New York - Comorbidities and the concomitant use of other drug therapies are factors that need to be taken into account when managing skin cancers in elderly patients, according to the chairman of the department of dermatology at Mount Sinai School of Medicine, New York.
"While there is some controversy as to whether we should continue or stop such medications, we try to keep them on their medications in most cases, if it is possible."

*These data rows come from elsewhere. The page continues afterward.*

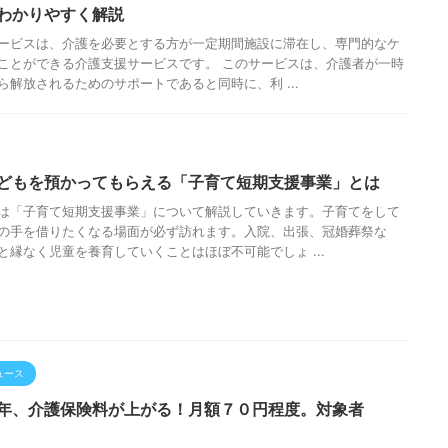
わかりやすく解説
ービスは、介護を必要とする方が一定期間施設に滞在し、専門的なケ
ことができる介護支援サービスです。 このサービスは、介護者が一時
ら解放されるためのサポートであると同時に、利 ...
どもを預かってもらえる「子育て短期支援事業」とは
は「子育て短期支援事業」について解説していきます。子育てをして
の手を借りたくなる場面が必ず訪れます。入院、出張、冠婚葬祭な
と縁なく児童を養育していくことはほぼ不可能でしょ ...
ュース
年、介護保険料が上がる！月額７０円程度。対象者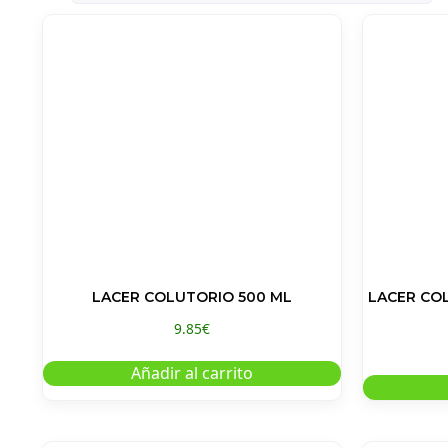
LACER COLUTORIO 500 ML
LACER COL
9.85
€
Añadir al carrito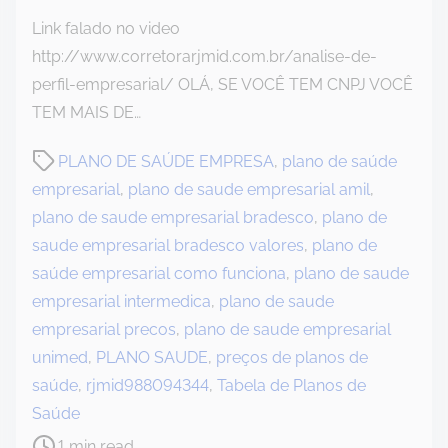
Link falado no video
http://www.corretorarjmid.com.br/analise-de-
perfil-empresarial/ OLÁ, SE VOCÊ TEM CNPJ VOCÊ
TEM MAIS DE…
P
PLANO DE SAÚDE EMPRESA
,
plano de saúde
o
empresarial
,
plano de saude empresarial amil
,
s
plano de saude empresarial bradesco
,
plano de
t
saude empresarial bradesco valores
,
plano de
r
saúde empresarial como funciona
,
plano de saude
e
empresarial intermedica
,
plano de saude
a
empresarial precos
,
plano de saude empresarial
d
unimed
,
PLANO SAUDE
,
preços de planos de
t
saúde
,
rjmid988094344
,
Tabela de Planos de
i
Saúde
m
1 min read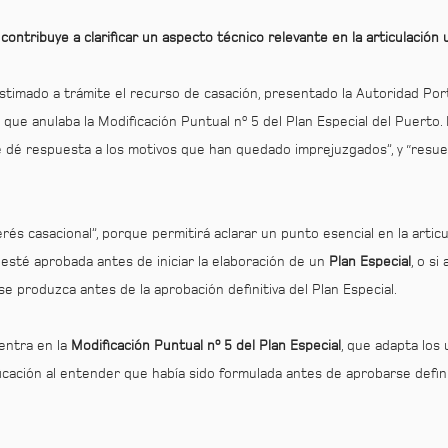
, contribuye a clarificar un aspecto técnico relevante en la articulación 
timado a trámite el recurso de casación, presentado la Autoridad Portu
que anulaba la Modificación Puntual nº 5 del Plan Especial del Puerto. 
se dé respuesta a los motivos que han quedado imprejuzgados”, y “resu
és casacional”, porque permitirá aclarar un punto esencial en la articul
esté aprobada antes de iniciar la elaboración de un
Plan Especial
, o s
 produzca antes de la aprobación definitiva del Plan Especial.
centra en la
Modificación Puntual nº 5 del Plan Especial
, que adapta los
icación al entender que había sido formulada antes de aprobarse defin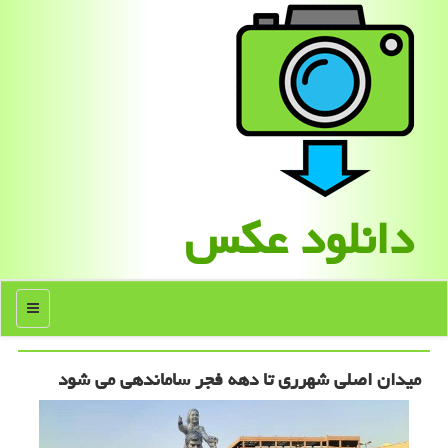
دانلود عكس
منو
میدان اصلی شهرری تا دهه فجر ساماندهی می شود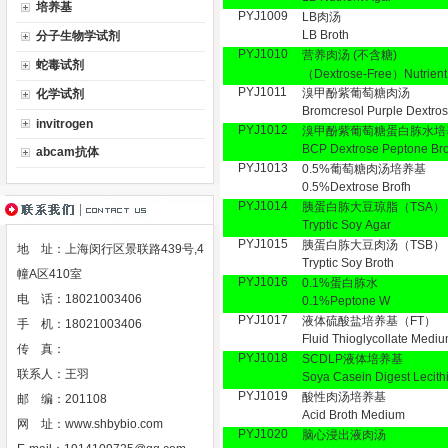
培养基
PYJ1009
LB肉汤
LB Broth
分子生物学试剂
PYJ1010
营养肉汤 (不含糖)
蛇毒试剂
（Dextrose-Free）Nutrient
PYJ1011
溴甲酚紫葡萄糖肉汤
化学试剂
Bromcresol Purple Dextros
invitrogen
PYJ1012
溴甲酚紫葡萄糖蛋白胨水培
BCP Dextrose Peptone Bro
abcam抗体
PYJ1013
0.5%葡萄糖肉汤培养基
0.5%Dextrose Brofh
PYJ1014
胰蛋白胨大豆琼脂（TSA） T
Tryptic Soy Agar
PYJ1015
胰蛋白胨大豆肉汤（TSB）
地 址：上海闵行区景联路439号,4
Tryptic Soy Broth
幢A区410室
PYJ1016
0.1%蛋白胨水
电 话：18021003406
0.1%Peptone W
PYJ1017
液体硫酸盐培养基（FT）
手 机：18021003406
Fluid Thioglycollate Medi
传 真：
PYJ1018
SCDLP液体培养基
联系人：王羽
Soya Casein Digest Lecith
PYJ1019
酸性肉汤培养基
邮 编：201108
Acid Broth Medium
网 址：
www.shbybio.com
PYJ1020
脑心浸出液肉汤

When patients are scheduled to undergo significant surgical procedures and are taking traditional anticoagulant medications such as warfarin, there is potential for increased perioperative bleeding. There are also serious risks, however, if patients stop taking their prescribed warfarin.
Indeed, several studies point to the interruption of anticoagulant therapy as elevating the risk of thromboembolism in patients taking anticoagulant medications to prevent thrombosis.
"If we do stop the anticoagulant, you could be predisposing the patient to stroke or other cardiovascular events," Dr. Lebwohl says. "The question is, should you put up with more bleeding in order to minimize the risk of stroke? If we continue the anticoagulation, the chance of serious bleeding (during surgery) is increased."
If anticoagulant medications are temporarily stopped, surgeons may try to shorten the period in which the anticoagulant is discontinued, Dr. Lebwohl says.
"In patients undergoing skin grafting, if the patient is on an anticoagulant, there is a good chance that the graft will not take," Dr. Lebwohl says. "The anticoagulant could cause bleeding under the graft."
In elderly patients, skin cancers such as lentigo maligna melanoma are much more common.